TWENTY SEVENTH SUNDAY IN ORDINARY TIME

In the past month or so, since the publication of Mother Teresa: Come Be My Light, Blessed Mother Teresa of Calcutta has been in the news quite a bit.  This new book is a collection of her letters to her spiritual advisors, and those letters reveal a side of the woman that few knew anything about.  They reveal a woman with doubts, struggles, and interior trials.  They reveal a Christian experiencing the perceived absence of God from her life. In other words, they reveal a human being.

To anyone who knows even a little bit about Scripture, or the lives of the saints, or the spiritual life, there is nothing surprising in these letters.  In fact, what would have been surprising is if the opposite had appeared in the letters:  if they revealed that everything had been just peachy for Mother Teresa throughout her life.  That would have been a surprise.

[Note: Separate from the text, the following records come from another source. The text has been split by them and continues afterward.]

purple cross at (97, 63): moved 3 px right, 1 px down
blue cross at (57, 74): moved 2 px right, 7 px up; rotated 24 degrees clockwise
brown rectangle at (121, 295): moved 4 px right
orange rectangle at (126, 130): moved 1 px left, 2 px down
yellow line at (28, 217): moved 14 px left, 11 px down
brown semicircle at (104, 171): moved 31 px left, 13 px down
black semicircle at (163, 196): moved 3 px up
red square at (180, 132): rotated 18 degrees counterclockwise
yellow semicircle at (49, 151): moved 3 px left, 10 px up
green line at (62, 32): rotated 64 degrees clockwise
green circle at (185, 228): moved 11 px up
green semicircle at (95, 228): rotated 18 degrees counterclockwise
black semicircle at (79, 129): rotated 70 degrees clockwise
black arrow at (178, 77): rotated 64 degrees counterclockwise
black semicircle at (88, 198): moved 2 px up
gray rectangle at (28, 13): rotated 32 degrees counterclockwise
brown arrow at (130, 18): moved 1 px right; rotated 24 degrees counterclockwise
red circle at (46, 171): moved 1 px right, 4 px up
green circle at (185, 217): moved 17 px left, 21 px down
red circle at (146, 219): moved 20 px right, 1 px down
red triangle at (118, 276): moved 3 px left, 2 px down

But to most of America, they were a shock.  “A demonstration of the emptiness that comes from belief in God,” cried the leading atheists.  “What could this mean?” wondered the media.  “She was a fake,” answered some.

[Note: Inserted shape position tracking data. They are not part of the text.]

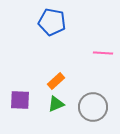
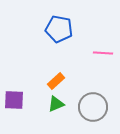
blue pentagon: moved 7 px right, 7 px down
purple square: moved 6 px left
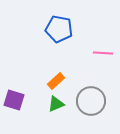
purple square: rotated 15 degrees clockwise
gray circle: moved 2 px left, 6 px up
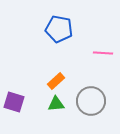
purple square: moved 2 px down
green triangle: rotated 18 degrees clockwise
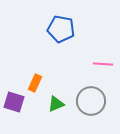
blue pentagon: moved 2 px right
pink line: moved 11 px down
orange rectangle: moved 21 px left, 2 px down; rotated 24 degrees counterclockwise
green triangle: rotated 18 degrees counterclockwise
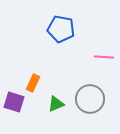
pink line: moved 1 px right, 7 px up
orange rectangle: moved 2 px left
gray circle: moved 1 px left, 2 px up
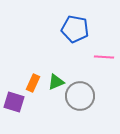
blue pentagon: moved 14 px right
gray circle: moved 10 px left, 3 px up
green triangle: moved 22 px up
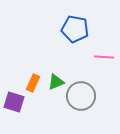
gray circle: moved 1 px right
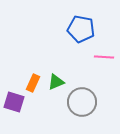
blue pentagon: moved 6 px right
gray circle: moved 1 px right, 6 px down
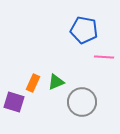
blue pentagon: moved 3 px right, 1 px down
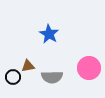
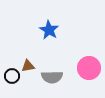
blue star: moved 4 px up
black circle: moved 1 px left, 1 px up
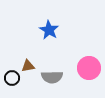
black circle: moved 2 px down
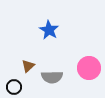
brown triangle: rotated 32 degrees counterclockwise
black circle: moved 2 px right, 9 px down
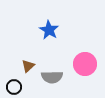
pink circle: moved 4 px left, 4 px up
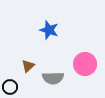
blue star: rotated 12 degrees counterclockwise
gray semicircle: moved 1 px right, 1 px down
black circle: moved 4 px left
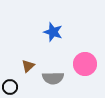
blue star: moved 4 px right, 2 px down
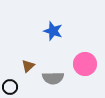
blue star: moved 1 px up
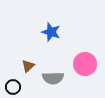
blue star: moved 2 px left, 1 px down
black circle: moved 3 px right
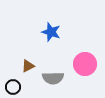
brown triangle: rotated 16 degrees clockwise
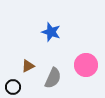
pink circle: moved 1 px right, 1 px down
gray semicircle: rotated 65 degrees counterclockwise
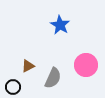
blue star: moved 9 px right, 7 px up; rotated 12 degrees clockwise
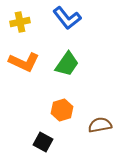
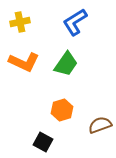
blue L-shape: moved 8 px right, 4 px down; rotated 96 degrees clockwise
green trapezoid: moved 1 px left
brown semicircle: rotated 10 degrees counterclockwise
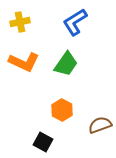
orange hexagon: rotated 15 degrees counterclockwise
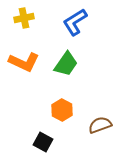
yellow cross: moved 4 px right, 4 px up
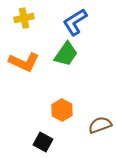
green trapezoid: moved 10 px up
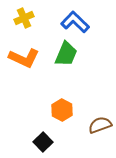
yellow cross: rotated 12 degrees counterclockwise
blue L-shape: rotated 76 degrees clockwise
green trapezoid: rotated 12 degrees counterclockwise
orange L-shape: moved 4 px up
black square: rotated 18 degrees clockwise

This episode only highlighted something obvious to me and to many others: the media knows virtually nothing about faith.  It knows nothing really about Christianity, other than a few clichés.  In point of fact, most Americans, even the ones who go to church regularly, know little about faith.

Faith does not mean that nothing bothers us, or that we don’t have trials and troubles.  It doesn’t mean that suffering somehow vanishes from our lives.  It doesn’t mean that we don’t have doubts, or that we don’t ever wonder where God is in the midst of our lives.

Instead, faith becomes power for the Christian to persevere through difficulties, trials, troubles, and sufferings.  Faith is the power to endure, to trust that the Father is in charge, to do what needs to be done, what must be done, what should be done, what ought to be done, independent of how we may “feel” at any particular time.  Faith brings order to the chaos.  That’s what life is without faith.  That’s what the world is without faith.  Chaos.  Meaninglessness.

The 6th century before Christ.  The unthinkable has happened: the Babylonian Empire has conquered Israel.  The vast majority of the Jews have been deported.  The country has been destroyed and laid waste.  That is the context of our first reading today.  The prophet Habakkuk is in the middle of that.  He sees his country destroyed.  He sees the cities and countryside strewn with unburied corpses.  He feels the pinch of poverty and of starvation.

All of us have trouble and trials in our lives as well.  Some suffer with sickness, disease, or addictions.  Some have money problems.  Some suffer with broken relationships.  The elderly sometimes feel that everything dear to them is slipping away.  The middle-aged sometimes question their life choices.  Teenagers search for meaning and identity.

The list goes on and on.  No matter what the particular trial is, it can seem overwhelming and unending.

Habakkuk gives us an example of how the man of faith responds to trial.  The response is prayer, and the reading teaches us four lessons about the prayer of faith:

            First, the prayer of faith must be honest.  “Why do you let me see ruin; why must I look at misery?  Destruction and violence are before me; there is strife, and clamorous discord.”  Habakkuk laments and complains honestly to God.  He does not understand what’s happening or why.  He is honest.

            Second, the prayer of faith must be a persevering prayer.  “I cry for help, but you do not listen!  I cry out to you, ‘Violence!’ but you do not intervene.”  Habakkuk’s been praying and complaining for quite a while, but he keeps at it.  He does not give up and quit praying.  He perseveres.

            Third, God is willing to answer the prayer of faith.  “Then the Lord answered me and said: Write down the vision clearly upon the tablets, so that one can read it readily.” 

            Fourth, the fulfillment of the answer to our prayers may not be when or how we think it should be.  “For the vision still has its time, presses on to fulfillment, and will not disappoint; if it delays, wait for it, it will surely come, it will not be late.

That’s probably the hardest part of all, the waiting, because that takes something special – humility.  We have to accept the fact that God is God and we are not.  And He therefore has a better idea about how and when things should work out than we do. 

That’s how Habakkuk prayed.  That’s how Mother Teresa prayed.  That’s how all the saints prayed.  And that is how we have to pray. 

Trial, difficulty, persecution, suffering, the feeling that the Father is absent: everybody goes through it.  Habakkuk and all the prophets, the apostles, St. Teresa of Avila, St. John of the Cross, St. Therese of Liseieux, every saint, Mother Teresa, even Jesus himself, in his human nature.  And you and me.  We’re not exempt from it.  We ain’t special.

But they all made it through, and we can too.